Given a list of 24-hour clock time points in “Hour:Minutes” format, find the minimum minutes difference between any two time points in the list.

Example 1:
Input: ["23:59","00:00"]
Output: 1

Note:

1. The number of time points in the given list is at least 2 and won’t exceed 20000.
2. The input time is legal and ranges from 00:00 to 23:59.

题目大意

给出了一个时间数组，找出这个数组中最接近的两个时间的差。

解题方法

容易想到时间是个循环，正如题目中的所示，需要考虑循环问题。所以解决的方案是先求出每个时间点超出0点的分钟数，对时间进行排序。

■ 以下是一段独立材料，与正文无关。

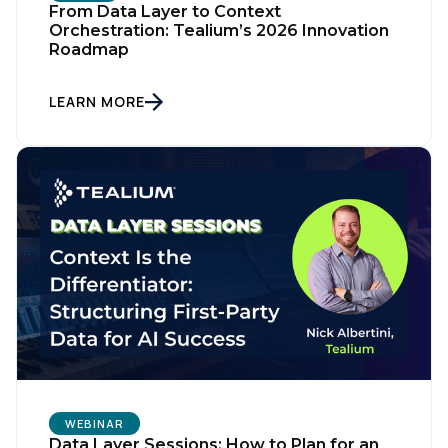
From Data Layer to Context
Orchestration: Tealium’s 2026 Innovation
Roadmap
LEARN MORE
WEBINAR
Data Layer Sessions: How to Plan for an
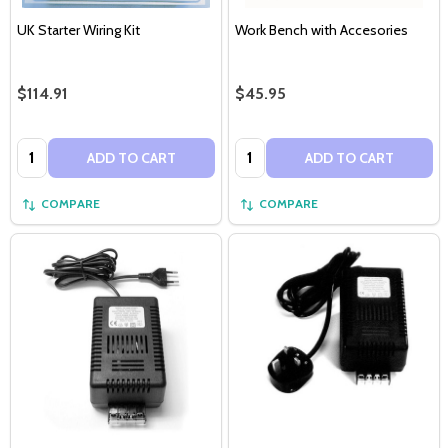
UK Starter Wiring Kit
Work Bench with Accesories
$114.91
$45.95
Quantity:
Quantity:
ADD TO CART
ADD TO CART
COMPARE
COMPARE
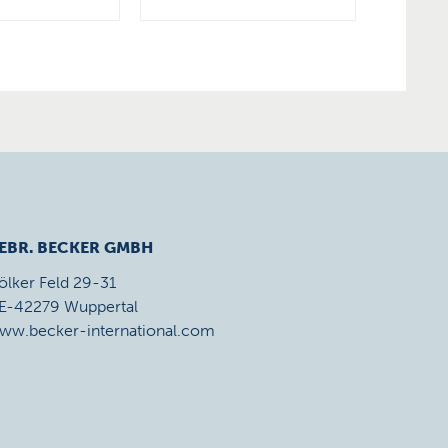
EBR. BECKER GMBH
ölker Feld 29-31
E-42279 Wuppertal
ww.becker-international.com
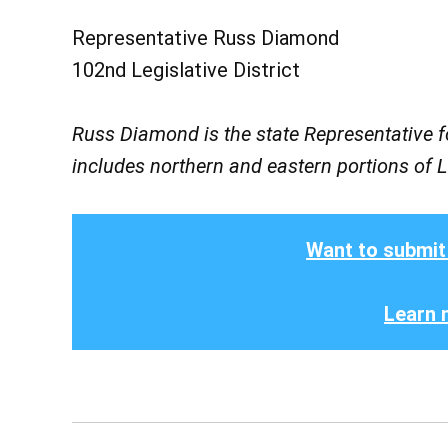
Representative Russ Diamond
102nd Legislative District
Russ Diamond is the state Representative fo
includes northern and eastern portions of
Want to submit
Learn 
Post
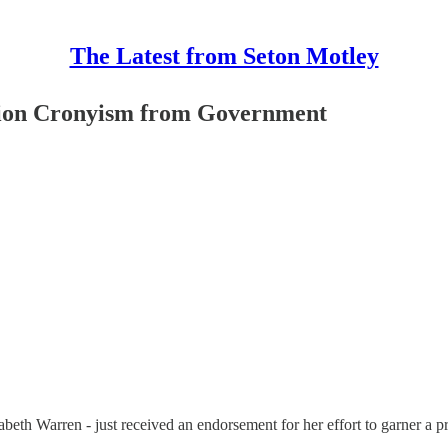
The Latest from Seton Motley
tion Cronyism from Government
beth Warren - just received an endorsement for her effort to garner a p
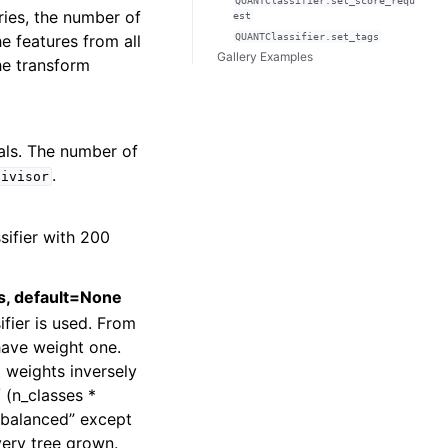
QUANTClassifier.set_score_requ
eries, the number of
est
he features from all
QUANTClassifier.set_tags
Gallery Examples
he transform
vals. The number of
.
divisor
sifier with 200
ts, default=None
ifier is used. From
have weight one.
 weights inversely
 (n_classes *
“balanced” except
ery tree grown.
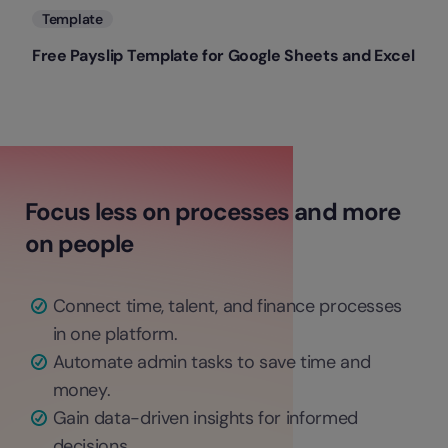
Template
Free Payslip Template for Google Sheets and Excel
Focus less on processes and more
on people
Connect time, talent, and finance processes
in one platform.
Automate admin tasks to save time and
money.
Gain data-driven insights for informed
decisions.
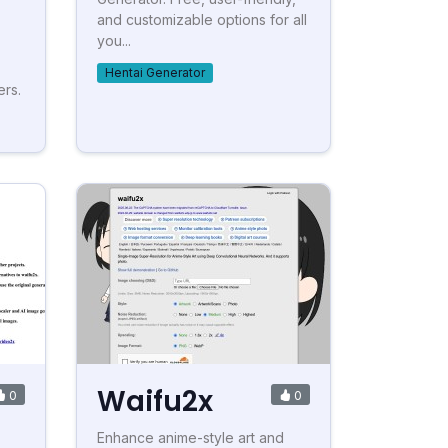
and customizable options for all
you...
Hentai Generator
ers.
Waifu2x
0
0
Enhance anime-style art and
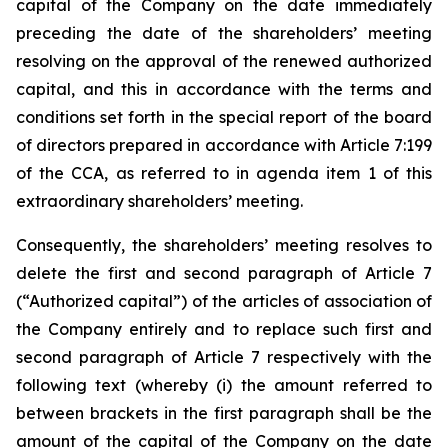
capital of the Company on the date immediately
preceding the date of the shareholders’ meeting
resolving on the approval of the renewed authorized
capital, and this in accordance with the terms and
conditions set forth in the special report of the board
of directors prepared in accordance with Article 7:199
of the CCA, as referred to in agenda item 1 of this
extraordinary shareholders’ meeting.
Consequently, the shareholders’ meeting resolves to
delete the first and second paragraph of Article 7
(“Authorized capital”) of the articles of association of
the Company entirely and to replace such first and
second paragraph of Article 7 respectively with the
following text (whereby (i) the amount referred to
between brackets in the first paragraph shall be the
amount of the capital of the Company on the date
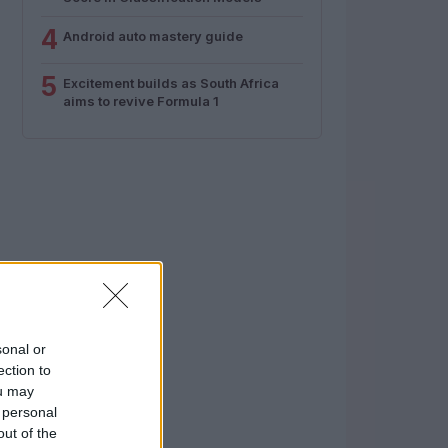
4
Android auto mastery guide
5
Excitement builds as South Africa
aims to revive Formula 1
sonal or
ection to
ou may
 personal
out of the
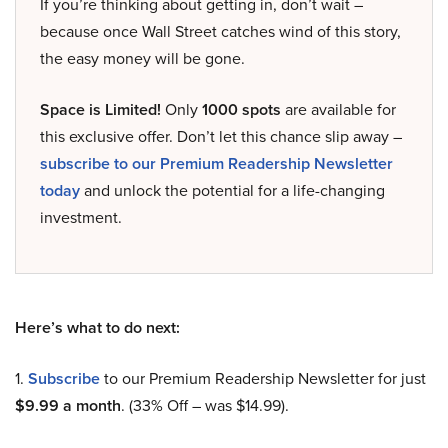
If you’re thinking about getting in, don’t wait –
because once Wall Street catches wind of this story,
the easy money will be gone.
Space is Limited!
Only
1000 spots
are available for
this exclusive offer. Don’t let this chance slip away –
subscribe to our Premium Readership Newsletter
today
and unlock the potential for a life-changing
investment.
Here’s what to do next:
1.
Subscribe
to our Premium Readership Newsletter for just
$9.99 a month
. (33% Off – was $14.99).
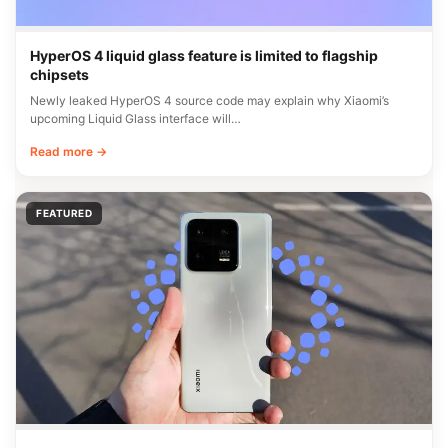
HyperOS 4 liquid glass feature is limited to flagship
chipsets
Newly leaked HyperOS 4 source code may explain why Xiaomi’s
upcoming Liquid Glass interface will…
Read more →
FEATURED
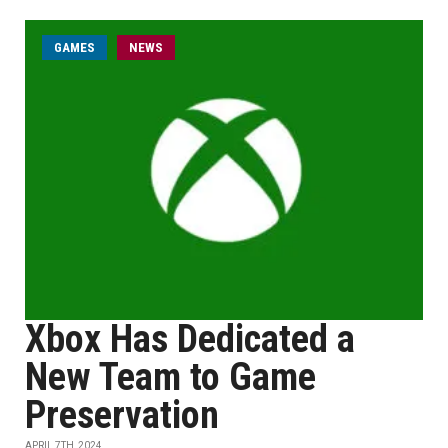
GAMES
NEWS
Xbox Has Dedicated a
New Team to Game
Preservation
APRIL 7TH, 2024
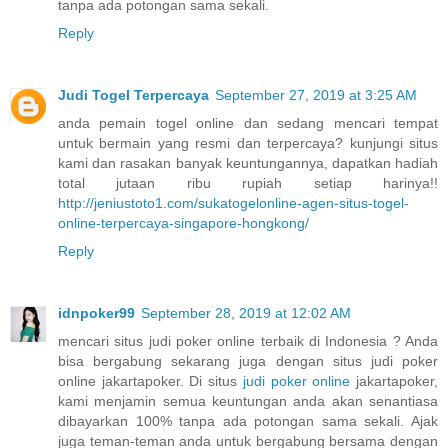
tanpa ada potongan sama sekali.
Reply
Judi Togel Terpercaya
September 27, 2019 at 3:25 AM
anda pemain togel online dan sedang mencari tempat
untuk bermain yang resmi dan terpercaya? kunjungi situs
kami dan rasakan banyak keuntungannya, dapatkan hadiah
total jutaan ribu rupiah setiap harinya!!
http://jeniustoto1.com/sukatogelonline-agen-situs-togel-
online-terpercaya-singapore-hongkong/
Reply
idnpoker99
September 28, 2019 at 12:02 AM
mencari situs judi poker online terbaik di Indonesia ? Anda
bisa bergabung sekarang juga dengan situs judi poker
online jakartapoker. Di situs
judi poker online
jakartapoker,
kami menjamin semua keuntungan anda akan senantiasa
dibayarkan 100% tanpa ada potongan sama sekali. Ajak
juga teman-teman anda untuk bergabung bersama dengan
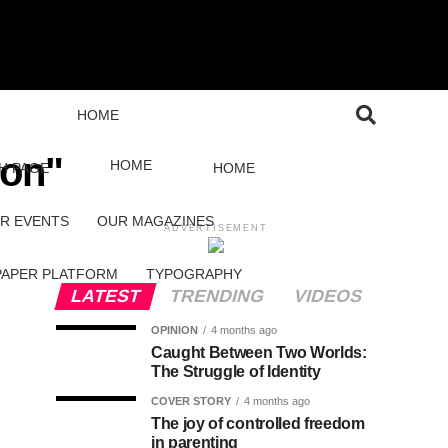
HOME
son"
HOME
H PAGE
HOME
R EVENTS
OUR MAGAZINES
ADVERTISEMENT
PAPER PLATFORM
TYPOGRAPHY
LATEST
TRENDING
VIDEOS
OPINION
4 months ago
Caught Between Two Worlds:
The Struggle of Identity
COVER STORY
4 months ago
The joy of controlled freedom
in parenting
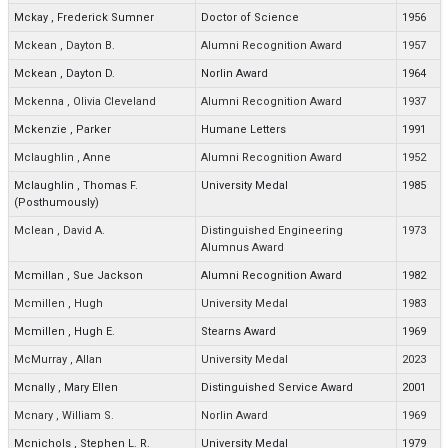
Mckay
,
Frederick Sumner
Doctor of Science
1956
Mckean
,
Dayton B.
Alumni Recognition Award
1957
Mckean
,
Dayton D.
Norlin Award
1964
Mckenna
,
Olivia Cleveland
Alumni Recognition Award
1937
Mckenzie
,
Parker
Humane Letters
1991
Mclaughlin
,
Anne
Alumni Recognition Award
1952
Mclaughlin
,
Thomas F.
University Medal
1985
(Posthumously)
Mclean
,
David A.
Distinguished Engineering
1973
Alumnus Award
Mcmillan
,
Sue Jackson
Alumni Recognition Award
1982
Mcmillen
,
Hugh
University Medal
1983
Mcmillen
,
Hugh E.
Stearns Award
1969
McMurray
,
Allan
University Medal
2023
Mcnally
,
Mary Ellen
Distinguished Service Award
2001
Mcnary
,
William S.
Norlin Award
1969
Mcnichols
,
Stephen L. R.
University Medal
1979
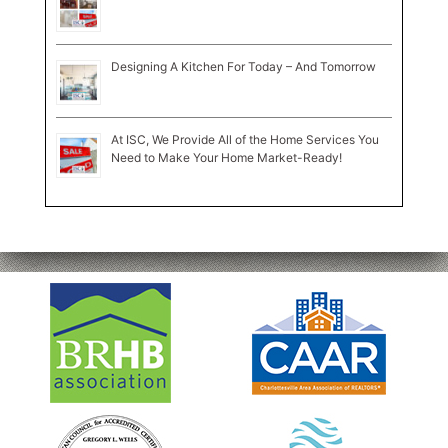
Designing A Kitchen For Today – And Tomorrow
At ISC, We Provide All of the Home Services You
Need to Make Your Home Market-Ready!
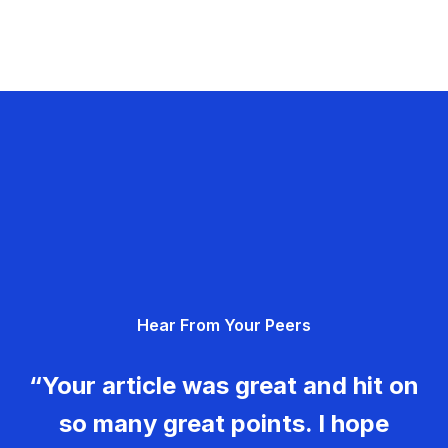
Hear From Your Peers
“Your article was great and hit on
so many great points. I hope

然后采取zip循环的方式，找出每两个时间之间的时间差，求最小值即可。

注意对24小时的分钟总数进行了求余，这样能保证题目中所示的例子能得到正确结果。

补充一下zip的用法：

>>> a = [1,2,3]
>>> b = [4,5,6]
>>> c = [4,5,6,7,8]
>>> zipped = zip(a,b)     # 打包为元组的列表
[(1, 4), (2, 5), (3, 6)]
>>> zip(a,c)              # 元素个数与最短的列表一致
[(1, 4), (2, 5), (3, 6)]
>>> zip(*zipped)          # 与 zip 相反，可理解为解压，返回二维矩阵式
[(1, 2, 3), (4, 5, 6)]

代码如下：

class Solution(object):
    def findMinDifference(self, timePoints):
        """
        :type timePoints: List[str]
        :rtype: int
        """
        def convert(time):
            return int(time[:2]) * 60 + int(time[3:])
        timePoints = map(convert, timePoints)
        timePoints.sort()
        return min((y - x) % (24 * 60)  for x, y in zip(timePoints, timePoints[1:] + timePoints[:1]))

参考资料：https://leetcode.com/problems/minimum-time-difference/discuss/100637/Python-Straightforward-with-Explanation

日期

2018 年 5 月 31 日 ———— 太阳暴晒，明天就要过儿童节了。激动